Je tiens à vous informer que j'ai initialement été chargé par Belshaw Construction d'aider la société à passer d'un système comptable manuel à un système informatisé. À cet égard, j'ai travaillé en collaboration très étroite avec Constance, qui avait tenu et géré tous les registres de la compagnie, y compris les documents comptables établis manuellement, et qui avait commencé à utiliser un logiciel pour inscrire les opérations de l'entreprise.

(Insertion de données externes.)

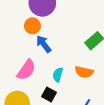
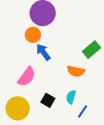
orange semicircle: (84, 72) -> (76, 71), moved
cyan semicircle: (58, 75) -> (71, 97), moved

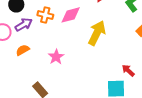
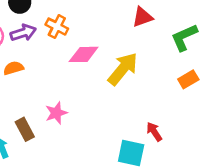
pink diamond: (71, 15) -> (84, 54), moved
pink star: (56, 57) -> (56, 113), moved

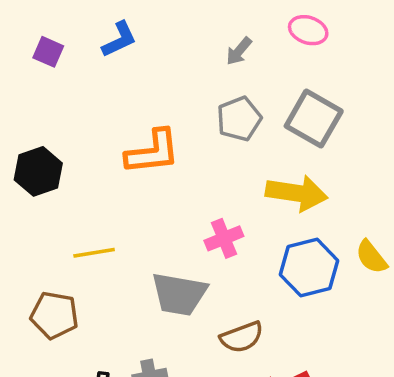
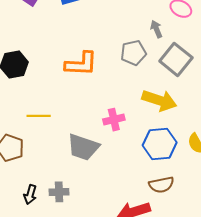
gray arrow: (239, 51) -> (156, 29), moved, turned 108
brown semicircle: (242, 337) -> (161, 185), moved

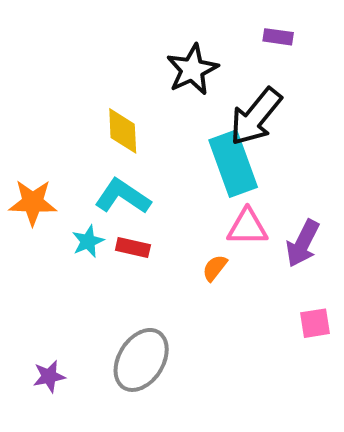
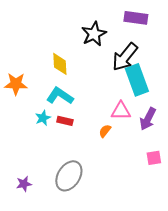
purple rectangle: (278, 37) -> (136, 18), size x1.6
cyan rectangle: (233, 164) -> (137, 80), moved
orange star: (33, 202) -> (16, 84), moved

À l'époque où je travaillais avec Constance à l'achèvement de la conversion du système comptable, je n'avais pratiquement aucun contact avec M. Johnson. Je travaillais exclusivement avec Constance et n'aurais pu achever la conversion sans les connaissances personnelles que Constance avait de l'entreprise et des opérations de celle-ci. Si je n'avais pratiquement aucun contact avec M. Johnson, c'est que ce dernier était rarement au bureau durant les heures “ normales ” d'ouverture, car il supervisait et coordonnait l'exécution de travaux sur les divers chantiers de construction.

En résumé, j'estime qu'il aurait été impossible à la société d'exploiter son entreprise sans personnel de soutien administratif et comptable à temps plein. Je dirais en outre qu'il aurait été beaucoup plus coûteux de retenir mes services aux fins de la conversion du système comptable si la société n'avait pu compter sur Constance et sur ses connaissances personnelles et si elle avait dû puiser dans le réservoir de main-d'oeuvre local pour embaucher un comptable qui ferait partie de son personnel.

[...]

Pendant le temps que j'ai travaillé avec Constance aux bureaux de Belshaw Construction, il est devenu clair que Constance devait et pouvait assurer le soutien administratif et comptable dont la compagnie avait besoin. Le salaire que Constance recevait pour fournir ces services était manifestement très raisonnable dans les circonstances. En fait, comme je l'ai mentionné, il est presque impossible de trouver réunies chez un seul employé des compétences comptables et des compétences administratives. Si Belshaw n'avait pu compter sur Constance, je pense qu'il lui aurait fallu deux employés permanents à temps partiel, travaillant chacun 20 heures et plus par semaine, pour assurer le soutien dont cette société avait besoin au cours de la période en question.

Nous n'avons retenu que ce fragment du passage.